今日も次男の100m走を三ツ沢競技場で見物。長男がバスケットをやっていた時には応援が楽しかった。1時間半ほどの試合の間、応援する者もとっぷりとゲームに没頭できる。それに比べて100m走は十数秒で目の前を駆け抜けるのを見るだけなので応援にはとてもならない。見物と称するゆえんである。最初はその味気なさにがっかりしたが、見る作法を覚えると、これはこれで独特の楽しみ方があると最近分かったが、その話はまた別の機会に。今日の直人は12秒29。前回の記録には100分の6秒及ばず。
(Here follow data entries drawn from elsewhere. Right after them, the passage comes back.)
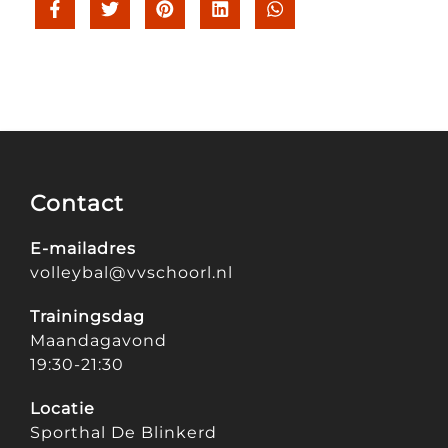
Contact
E-mailadres
volleybal@vvschoorl.nl
Trainingsdag
Maandagavond
19:30-21:30
Locatie
Sporthal De Blinkerd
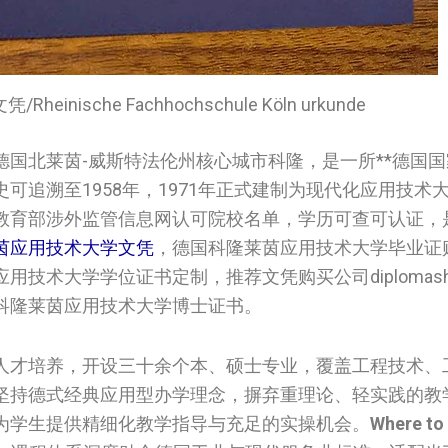
nische Fachhochschule Köln urkunde
德国北莱茵-威斯特法伦州核心城市科隆，是一所**德国国
可追溯至1958年，1971年正式建制为现代化应用技术
教育部涉外监管信息网认可院校名单，学历可查可认证，
茵应用技术大学文凭
，德国科隆莱茵应用技术大学毕业证
大学学位证书定制，推荐文凭购买公司diplomashelp
科隆莱茵应用技术大学博士证书。
人才培养，开设三十余个本、硕士专业，覆盖工程技术、
坚持德式经典应用型办学理念，摒弃重理论、轻实践的教
为学生提供精细化教学指导与充足的实操机会。
Where to 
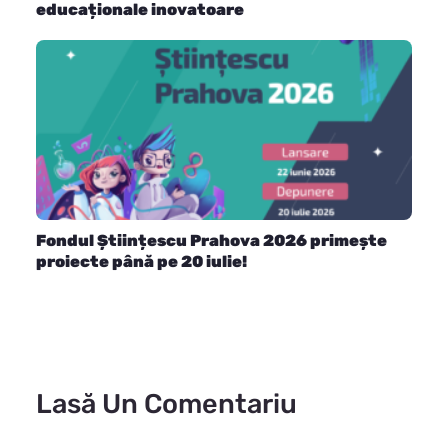
educaționale inovatoare
Fondul Științescu Prahova 2026 primește
proiecte până pe 20 iulie!
Lasă Un Comentariu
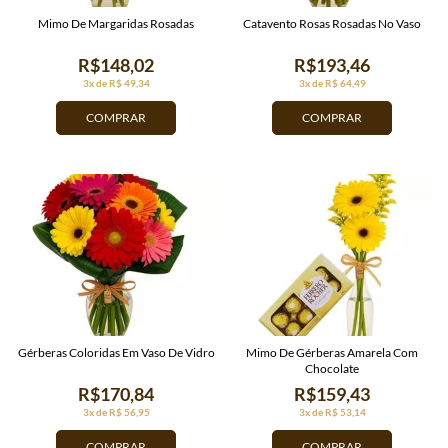
Mimo De Margaridas Rosadas
Catavento Rosas Rosadas No Vaso
R$148,02
R$193,46
3x de R$ 49,34
3x de R$ 64,49
COMPRAR
COMPRAR
Gérberas Coloridas Em Vaso De Vidro
Mimo De Gérberas Amarela Com
Chocolate
R$170,84
R$159,43
3x de R$ 56,95
3x de R$ 53,14
COMPRAR
COMPRAR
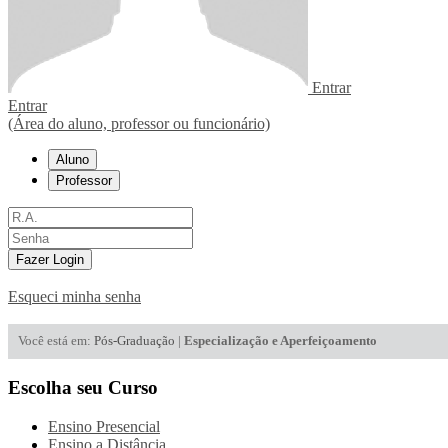
Entrar
Entrar
(Área do aluno, professor ou funcionário)
Aluno
Professor
Fazer Login
Esqueci minha senha
Você está em:
Pós-Graduação
|
Especialização e Aperfeiçoamento
Escolha seu Curso
Ensino Presencial
Ensino a Distância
帰りがけに横浜駅有隣堂橋本大也さんのサイトで知ったサイモン・シンの最新刊『ビッグバン宇宙論』を買って帰る。

サイモン・シンの前作二つは橋本さんがサイトで一押し、二押ししていることでも分かるとおり、掛け値なしに素晴らしい。僕も『フェルマーの最終定理』は発刊後かなり経ってから図書館で借りて読み、あまりに面白かったので誰彼に勧めたくなって、「面白い」を連呼した末にわざわざ再度借りてきて長男に読ませたほど。おせっかいなオヤジである(でも、弁明しておくと、ご本人様が「何か面白い本ない?」と訊いてきたので勧めたまでです)。もちろん、『暗号解読』も追いかけるようにして読まずにはいられなかった。

あまたの書物をすごい勢いで紹介している橋本さんですら、この作者を絶賛せずにおれないのはよく分かる。橋本さんだけではなく、この本には一家言ある人達がひとこと言いたくなるらしく、ひょんなところで活字になっているののに出くわす。
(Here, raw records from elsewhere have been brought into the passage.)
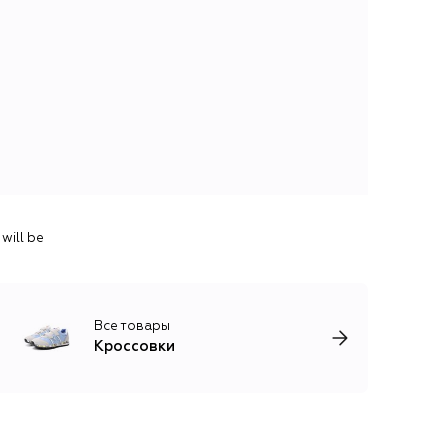
will be
Все товары
Кроссовки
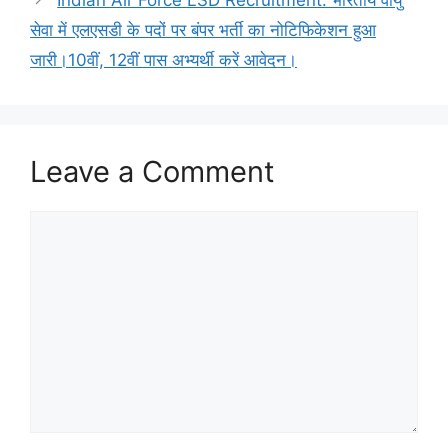
सेवा में एलएसडी के पदों पर बंपर भर्ती का नोटिफिकेशन हुआ
जारी।10वीं, 12वीं पास अभ्यर्थी करें आवेदन।
Leave a Comment
Comment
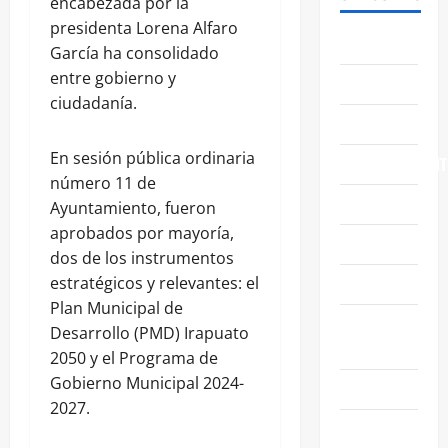
encabezada por la
presidenta Lorena Alfaro
ABASOLO
García ha consolidado
entre gobierno y
CELAYA
ciudadanía.
EDUCACIÓN
En sesión pública ordinaria
ENTRETENIMIENT
número 11 de
ESTATALES
Ayuntamiento, fueron
aprobados por mayoría,
FAMILIA
dos de los instrumentos
GENERALES
estratégicos y relevantes: el
Plan Municipal de
GUANAJUATO
Desarrollo (PMD) Irapuato
CAPITAL
2050 y el Programa de
Gobierno Municipal 2024-
IRAPUATO
2027.
LEÓN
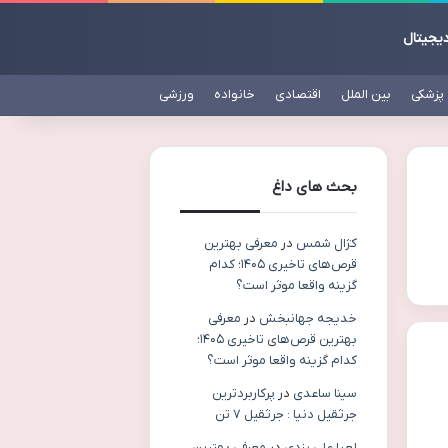
دیجیتال
پزشکی
بین الملل
اقتصادی
خانواده
ورزشی
بحث های داغ
کژال شمس
در
معرفی بهترین
قرص‌های تاخیری ۱۴۰۵؛ کدام
گزینه واقعا موثر است؟
خدیجه جهانبخش
در
معرفی
بهترین قرص‌های تاخیری ۱۴۰۵؛
کدام گزینه واقعا موثر است؟
سینا ساعدی
در
پرکاربردترین
جرثقیل دنیا : جرثقیل ۷ تن
لعیا علی یزدی
در
معرفی بهترین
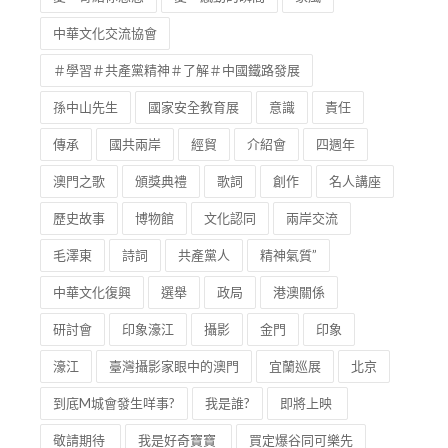
中華文化交流協會
＃學習＃共產黨精神＃了解＃中國鐵路發展
孫中山先生
國家安全教育展
意識
責任
傳承
國共兩岸
經貿
介紹會
四週年
澳門之歌
頒獎典禮
歌詞
創作
名人講座
歷史故事
博物館
文化認同
兩岸交流
毛澤東
詩詞
共產黨人
精神氣質”
中華文化復興
選舉
政局
港澳關係
研討會
印象濠江
攝影
金門
印象
濠江
臺灣攝影家眼中的澳門
宜蘭巡展
北京
到底M城會發生咩事?
我是誰?
即將上映
敬請期待
我是好奇寶寶
買定爆谷同可樂先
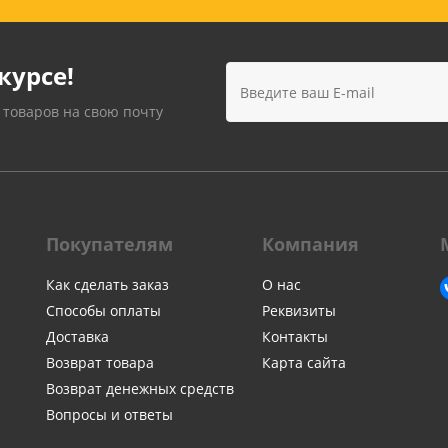
Лампочки
Электронные книги
Розетки и выключатели
Мобильные телеф
Измерительный инструмент
Игровые приставки
курсе!
аксессуары
Ручной инструмент
Планшеты
 товаров на свою почту
СКУД
Телевизоры и аксес
ТВ
Ещё
Покупателям
Компания
Как сделать заказ
О нас
Способы оплаты
Реквизиты
Доставка
Контакты
Возврат товара
Карта сайта
Возврат денежных средств
Вопросы и ответы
僕が覚えている中で一番顕著なのは、本屋大賞を受賞した小川洋子『博士の愛した数式』の中で、いかにもシンさんの本を読みましたと言わんばかりにフェルマーの最終定理が挿話として使われている例。これは数学者が主人公のお話しだから分かるけど、保坂和志の文学評論『小説の自由』を読んでいたら、くそまじめな文学論、文章論のまっただ中に『フェルマーの最終定理』の一節を取り出して論評し始めたのには参った。
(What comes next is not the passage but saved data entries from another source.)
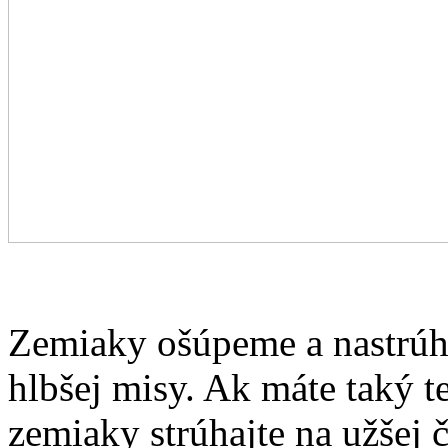
Zemiaky ošúpeme a nastrúh
hlbšej misy. Ak máte taký t
zemiaky strúhajte na užšej 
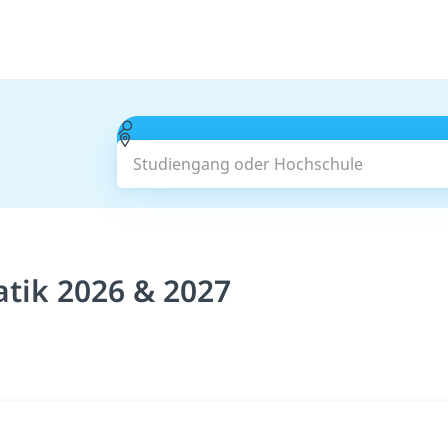
Studiengang oder Hochschule
tik 2026 & 2027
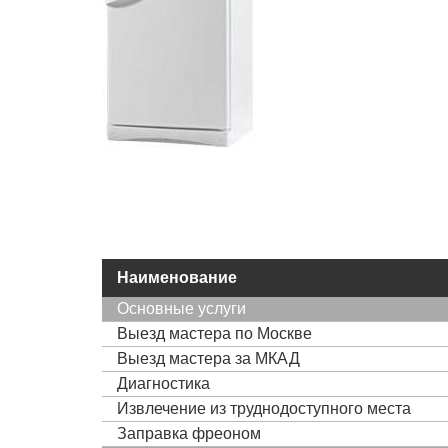
Наименование
Основные услуги
Выезд мастера по Москве
Выезд мастера за МКАД
Диагностика
Извлечение из труднодоступного места
Заправка фреоном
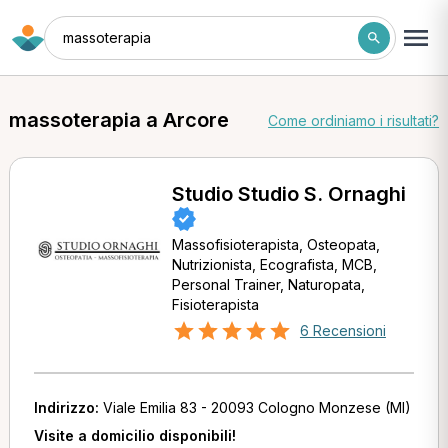
massoterapia
massoterapia a Arcore
Come ordiniamo i risultati?
Studio Studio S. Ornaghi
Massofisioterapista, Osteopata,
Nutrizionista, Ecografista, MCB,
Personal Trainer, Naturopata,
Fisioterapista
6 Recensioni
Indirizzo:
Viale Emilia 83 - 20093 Cologno Monzese (MI)
Visite a domicilio disponibili!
難しいことをちゃんと理解して、一般大衆が分かる言葉で、一般大衆に当事者たる数学者らのわくわく感を理解させ、彼らの世界に引っ張り上げるその文章力は並ではない。こんな凄いノンフィクション・ライター見たことない。

というわけで、内容は何であれサイモン・シンが書くものは最大級の信頼を置いて、ともかく読む。今読んでいる『冷血』の新訳版が終わったら、次の楽しみはこれ。